*** Begin section ***
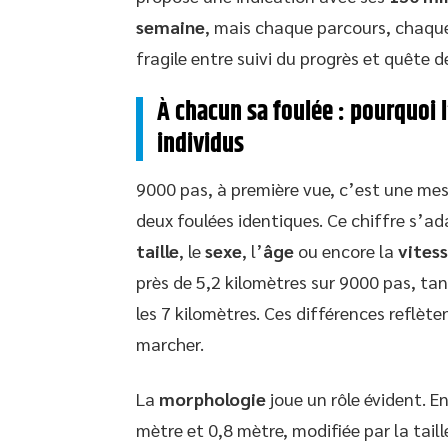
semaine
, mais chaque parcours, chaque
fragile entre suivi du progrès et quête d
À chacun sa foulée : pourquoi l
individus
9000 pas, à première vue, c’est une mesur
deux foulées identiques. Ce chiffre s’ad
taille
, le
sexe
, l’
âge
ou encore la
vites
près de 5,2 kilomètres sur 9000 pas, t
les 7 kilomètres. Ces différences reflète
marcher.
La
morphologie
joue un rôle évident. E
mètre et 0,8 mètre, modifiée par la tai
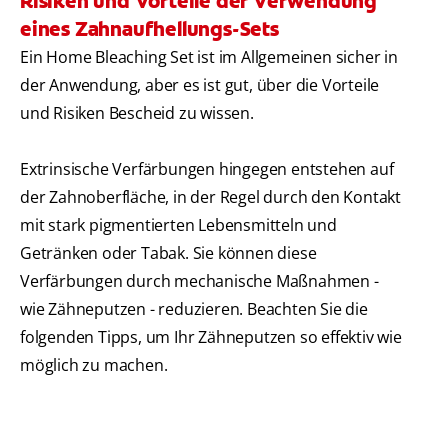
Risiken und Vorteile der Verwendung
eines Zahnaufhellungs-Sets
Ein Home Bleaching Set ist im Allgemeinen sicher in
der Anwendung, aber es ist gut, über die Vorteile
und Risiken Bescheid zu wissen.
Extrinsische Verfärbungen hingegen entstehen auf
der Zahnoberfläche, in der Regel durch den Kontakt
mit stark pigmentierten Lebensmitteln und
Getränken oder Tabak. Sie können diese
Verfärbungen durch mechanische Maßnahmen -
wie Zähneputzen - reduzieren. Beachten Sie die
folgenden Tipps, um Ihr Zähneputzen so effektiv wie
möglich zu machen.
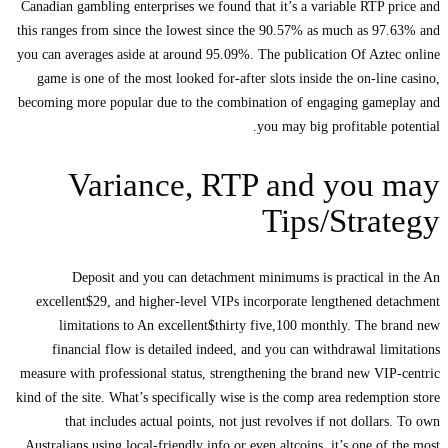
Canadian gambling enterprises we found that it’s a variable RTP price and
this ranges from since the lowest since the 90.57% as much as 97.63% and
you can averages aside at around 95.09%. The publication Of Aztec online
game is one of the most looked for-after slots inside the on-line casino,
becoming more popular due to the combination of engaging gameplay and
you may big profitable potential.
Variance, RTP and you may
Tips/Strategy
Deposit and you can detachment minimums is practical in the An
excellent$29, and higher-level VIPs incorporate lengthened detachment
limitations to An excellent$thirty five,100 monthly. The brand new
financial flow is detailed indeed, and you can withdrawal limitations
measure with professional status, strengthening the brand new VIP-centric
kind of the site. What’s specifically wise is the comp area redemption store
that includes actual points, not just revolves if not dollars. To own
Australians using local-friendly info or even altcoins, it’s one of the most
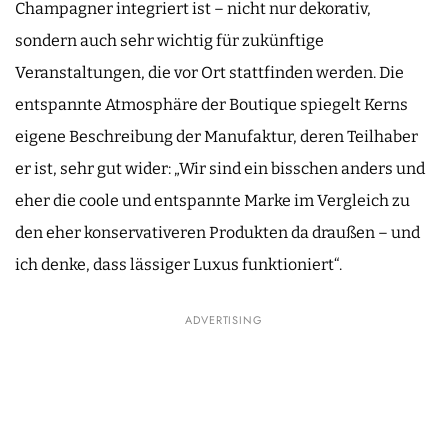
Champagner integriert ist – nicht nur dekorativ,
sondern auch sehr wichtig für zukünftige
Veranstaltungen, die vor Ort stattfinden werden. Die
entspannte Atmosphäre der Boutique spiegelt Kerns
eigene Beschreibung der Manufaktur, deren Teilhaber
er ist, sehr gut wider: „Wir sind ein bisschen anders und
eher die coole und entspannte Marke im Vergleich zu
den eher konservativeren Produkten da draußen – und
ich denke, dass lässiger Luxus funktioniert“.
ADVERTISING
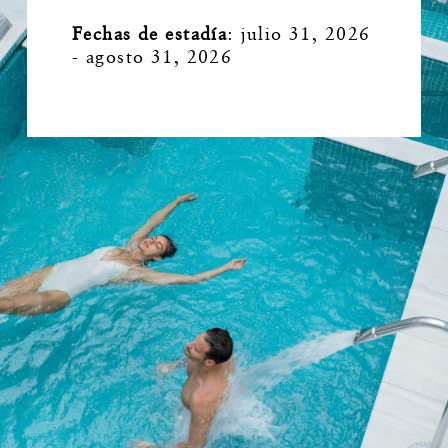
Fechas de estadía
:
julio 31, 2026
- agosto 31, 2026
*** End section ***
§ **Aim of the task**: Restate all of the material word for word. Keep out every picture.

§ **Output for this task**:
semaine
, mais chaque parcours, chaque
fragile entre suivi du progrès et quête d
À chacun sa foulée : pourquoi l
individus
9000 pas, à première vue, c’est une mesur
deux foulées identiques. Ce chiffre s’ad
taille
, le
sexe
, l’
âge
ou encore la
vites
près de 5,2 kilomètres sur 9000 pas, t
les 7 kilomètres. Ces différences reflète
marcher.
La
morphologie
joue un rôle évident. E
mètre et 0,8 mètre, modifiée par la tai
Risiken und Vorteile der Verwendung
eines Zahnaufhellungs-Sets
Ein Home Bleaching Set ist im Allgemeinen sicher in
der Anwendung, aber es ist gut, über die Vorteile
und Risiken Bescheid zu wissen.
Extrinsische Verfärbungen hingegen entstehen auf
der Zahnoberfläche, in der Regel durch den Kontakt
mit stark pigmentierten Lebensmitteln und
Getränken oder Tabak. Sie können diese
Verfärbungen durch mechanische Maßnahmen -
wie Zähneputzen - reduzieren. Beachten Sie die
folgenden Tipps, um Ihr Zähneputzen so effektiv wie
möglich zu machen.
Canadian gambling enterprises we found that it’s a variable RTP price and
this ranges from since the lowest since the 90.57% as much as 97.63% and
you can averages aside at around 95.09%. The publication Of Aztec online
game is one of the most looked for-after slots inside the on-line casino,
becoming more popular due to the combination of engaging gameplay and
you may big profitable potential.
Variance, RTP and you may
Tips/Strategy
Deposit and you can detachment minimums is practical in the An
excellent$29, and higher-level VIPs incorporate lengthened detachment
limitations to An excellent$thirty five,100 monthly. The brand new
financial flow is detailed indeed, and you can withdrawal limitations
measure with professional status, strengthening the brand new VIP-centric
kind of the site. What’s specifically wise is the comp area redemption store
that includes actual points, not just revolves if not dollars. To own
Australians using local-friendly info or even altcoins, it’s one of the most
Champagner integriert ist – nicht nur dekorativ,
sondern auch sehr wichtig für zukünftige
Veranstaltungen, die vor Ort stattfinden werden. Die
entspannte Atmosphäre der Boutique spiegelt Kerns
eigene Beschreibung der Manufaktur, deren Teilhaber
er ist, sehr gut wider: „Wir sind ein bisschen anders und
eher die coole und entspannte Marke im Vergleich zu
den eher konservativeren Produkten da draußen – und
ich denke, dass lässiger Luxus funktioniert“.
ADVERTISING
Fechas de estadía
:
julio 31, 2026
- agosto 31, 2026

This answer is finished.